▶ **What to produce**: The lines to copy are those with "Последние" in them. Pull each one from the entries below.

..............................

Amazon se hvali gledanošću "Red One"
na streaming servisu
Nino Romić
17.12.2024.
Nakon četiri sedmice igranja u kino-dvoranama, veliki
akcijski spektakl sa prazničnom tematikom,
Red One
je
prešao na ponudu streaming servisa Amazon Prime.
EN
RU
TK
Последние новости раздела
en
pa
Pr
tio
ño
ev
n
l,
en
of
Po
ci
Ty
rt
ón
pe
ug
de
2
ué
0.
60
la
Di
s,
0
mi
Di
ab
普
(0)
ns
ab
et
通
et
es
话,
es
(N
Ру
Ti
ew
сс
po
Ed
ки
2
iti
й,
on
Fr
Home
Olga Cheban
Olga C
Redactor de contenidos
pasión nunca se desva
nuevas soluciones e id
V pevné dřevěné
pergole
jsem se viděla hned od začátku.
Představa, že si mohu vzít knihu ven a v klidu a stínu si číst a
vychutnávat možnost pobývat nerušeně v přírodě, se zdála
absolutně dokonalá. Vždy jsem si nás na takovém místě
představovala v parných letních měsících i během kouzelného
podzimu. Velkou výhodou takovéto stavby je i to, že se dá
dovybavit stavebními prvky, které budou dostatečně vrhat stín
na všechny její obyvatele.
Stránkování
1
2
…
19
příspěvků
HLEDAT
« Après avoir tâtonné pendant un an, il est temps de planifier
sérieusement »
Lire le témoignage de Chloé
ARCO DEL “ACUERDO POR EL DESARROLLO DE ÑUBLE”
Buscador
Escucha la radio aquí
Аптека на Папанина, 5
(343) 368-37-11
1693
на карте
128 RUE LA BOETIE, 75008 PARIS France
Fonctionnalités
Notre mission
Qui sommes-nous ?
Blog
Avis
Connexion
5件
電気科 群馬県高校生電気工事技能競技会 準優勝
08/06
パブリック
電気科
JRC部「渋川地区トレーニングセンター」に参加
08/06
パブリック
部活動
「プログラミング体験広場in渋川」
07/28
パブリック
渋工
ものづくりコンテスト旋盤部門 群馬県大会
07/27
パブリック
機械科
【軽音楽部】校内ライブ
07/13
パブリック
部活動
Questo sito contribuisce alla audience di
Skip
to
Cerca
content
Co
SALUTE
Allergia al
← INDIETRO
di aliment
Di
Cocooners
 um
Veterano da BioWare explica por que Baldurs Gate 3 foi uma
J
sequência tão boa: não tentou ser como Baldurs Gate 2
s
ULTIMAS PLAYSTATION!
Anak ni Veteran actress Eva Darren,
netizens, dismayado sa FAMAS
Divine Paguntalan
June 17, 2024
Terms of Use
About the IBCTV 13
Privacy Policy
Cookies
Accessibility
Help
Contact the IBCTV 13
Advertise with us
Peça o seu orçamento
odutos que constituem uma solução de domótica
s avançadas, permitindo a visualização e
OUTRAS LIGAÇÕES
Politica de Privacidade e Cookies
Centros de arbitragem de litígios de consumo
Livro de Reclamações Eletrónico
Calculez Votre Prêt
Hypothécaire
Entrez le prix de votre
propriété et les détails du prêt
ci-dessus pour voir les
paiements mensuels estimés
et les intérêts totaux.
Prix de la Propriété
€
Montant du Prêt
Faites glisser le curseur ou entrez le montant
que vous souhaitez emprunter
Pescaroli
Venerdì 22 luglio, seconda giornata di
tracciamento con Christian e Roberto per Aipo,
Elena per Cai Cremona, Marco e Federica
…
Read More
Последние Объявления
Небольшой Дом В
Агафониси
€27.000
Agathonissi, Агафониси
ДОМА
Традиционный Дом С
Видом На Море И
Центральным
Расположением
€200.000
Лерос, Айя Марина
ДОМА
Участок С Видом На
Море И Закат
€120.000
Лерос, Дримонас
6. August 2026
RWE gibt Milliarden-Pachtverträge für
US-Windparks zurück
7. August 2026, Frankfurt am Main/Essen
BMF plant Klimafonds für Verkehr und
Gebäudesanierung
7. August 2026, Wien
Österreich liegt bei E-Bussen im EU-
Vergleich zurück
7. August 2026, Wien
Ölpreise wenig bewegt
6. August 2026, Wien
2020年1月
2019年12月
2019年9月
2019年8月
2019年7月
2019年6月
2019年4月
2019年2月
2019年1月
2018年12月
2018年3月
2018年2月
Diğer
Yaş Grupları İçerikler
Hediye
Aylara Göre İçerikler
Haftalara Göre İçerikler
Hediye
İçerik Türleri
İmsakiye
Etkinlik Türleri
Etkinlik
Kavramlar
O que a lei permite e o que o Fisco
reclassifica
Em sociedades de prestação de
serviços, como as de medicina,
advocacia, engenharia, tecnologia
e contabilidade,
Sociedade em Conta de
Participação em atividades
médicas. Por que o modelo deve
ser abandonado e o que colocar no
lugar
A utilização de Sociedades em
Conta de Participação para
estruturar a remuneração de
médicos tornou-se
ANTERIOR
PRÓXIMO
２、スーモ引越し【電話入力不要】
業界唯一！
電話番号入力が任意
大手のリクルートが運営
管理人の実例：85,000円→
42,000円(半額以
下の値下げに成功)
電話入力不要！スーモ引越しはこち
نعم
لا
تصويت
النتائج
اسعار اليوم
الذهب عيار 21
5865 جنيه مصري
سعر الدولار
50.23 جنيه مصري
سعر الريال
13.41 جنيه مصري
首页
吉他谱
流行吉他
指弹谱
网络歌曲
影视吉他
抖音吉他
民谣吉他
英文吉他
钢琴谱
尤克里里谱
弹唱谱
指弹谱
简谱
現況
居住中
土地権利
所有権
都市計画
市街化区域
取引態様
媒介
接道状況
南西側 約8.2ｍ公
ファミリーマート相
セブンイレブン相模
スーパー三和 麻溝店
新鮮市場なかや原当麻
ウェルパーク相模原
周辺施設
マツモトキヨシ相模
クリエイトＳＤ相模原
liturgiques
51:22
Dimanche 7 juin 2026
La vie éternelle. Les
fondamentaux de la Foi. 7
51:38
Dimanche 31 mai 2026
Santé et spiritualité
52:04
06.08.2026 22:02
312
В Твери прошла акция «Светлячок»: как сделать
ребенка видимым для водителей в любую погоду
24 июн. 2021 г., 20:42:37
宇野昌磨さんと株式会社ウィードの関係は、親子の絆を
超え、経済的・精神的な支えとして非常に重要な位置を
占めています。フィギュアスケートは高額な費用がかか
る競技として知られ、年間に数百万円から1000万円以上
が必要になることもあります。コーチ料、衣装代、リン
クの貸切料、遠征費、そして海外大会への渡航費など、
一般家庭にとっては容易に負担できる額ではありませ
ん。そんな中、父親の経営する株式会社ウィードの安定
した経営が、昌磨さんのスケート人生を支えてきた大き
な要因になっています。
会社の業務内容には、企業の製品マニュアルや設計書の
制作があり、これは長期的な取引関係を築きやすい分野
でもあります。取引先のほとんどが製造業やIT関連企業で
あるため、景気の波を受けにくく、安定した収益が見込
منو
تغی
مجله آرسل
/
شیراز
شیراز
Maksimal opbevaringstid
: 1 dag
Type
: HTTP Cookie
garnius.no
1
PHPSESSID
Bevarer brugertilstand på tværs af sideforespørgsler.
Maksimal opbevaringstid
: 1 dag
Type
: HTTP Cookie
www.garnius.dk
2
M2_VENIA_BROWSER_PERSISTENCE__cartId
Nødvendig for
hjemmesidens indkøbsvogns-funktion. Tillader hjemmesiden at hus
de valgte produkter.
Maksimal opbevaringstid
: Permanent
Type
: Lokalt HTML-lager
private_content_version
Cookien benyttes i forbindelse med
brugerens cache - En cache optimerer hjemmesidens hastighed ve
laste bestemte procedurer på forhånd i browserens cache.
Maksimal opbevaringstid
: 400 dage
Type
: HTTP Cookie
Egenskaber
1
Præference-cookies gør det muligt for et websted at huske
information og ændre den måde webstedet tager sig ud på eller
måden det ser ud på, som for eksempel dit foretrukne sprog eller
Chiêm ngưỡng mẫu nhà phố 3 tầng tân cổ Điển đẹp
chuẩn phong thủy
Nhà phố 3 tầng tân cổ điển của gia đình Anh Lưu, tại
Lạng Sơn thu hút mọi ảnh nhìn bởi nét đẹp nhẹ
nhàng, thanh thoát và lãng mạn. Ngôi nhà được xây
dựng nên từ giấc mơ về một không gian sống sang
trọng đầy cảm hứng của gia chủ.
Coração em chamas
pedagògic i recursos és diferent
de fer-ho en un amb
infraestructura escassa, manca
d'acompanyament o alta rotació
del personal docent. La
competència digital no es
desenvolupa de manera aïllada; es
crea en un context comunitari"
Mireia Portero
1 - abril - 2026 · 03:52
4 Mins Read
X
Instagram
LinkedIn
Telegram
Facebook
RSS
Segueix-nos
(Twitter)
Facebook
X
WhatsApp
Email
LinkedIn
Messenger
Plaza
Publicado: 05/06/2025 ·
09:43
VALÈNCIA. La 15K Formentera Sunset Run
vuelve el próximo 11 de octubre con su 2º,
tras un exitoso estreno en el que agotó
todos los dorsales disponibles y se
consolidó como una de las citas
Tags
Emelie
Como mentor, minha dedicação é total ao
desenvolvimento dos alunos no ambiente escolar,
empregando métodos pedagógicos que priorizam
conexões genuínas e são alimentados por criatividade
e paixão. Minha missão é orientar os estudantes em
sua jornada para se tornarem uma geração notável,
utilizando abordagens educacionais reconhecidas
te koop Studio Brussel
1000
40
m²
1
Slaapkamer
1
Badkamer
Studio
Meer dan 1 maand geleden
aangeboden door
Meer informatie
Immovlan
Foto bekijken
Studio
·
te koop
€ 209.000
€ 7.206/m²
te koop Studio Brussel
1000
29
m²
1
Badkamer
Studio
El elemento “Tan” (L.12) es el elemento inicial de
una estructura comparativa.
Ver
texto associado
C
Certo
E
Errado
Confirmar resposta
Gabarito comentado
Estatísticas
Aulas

..............................

▶ **Solution below**:
Последние новости раздела
Последние Объявления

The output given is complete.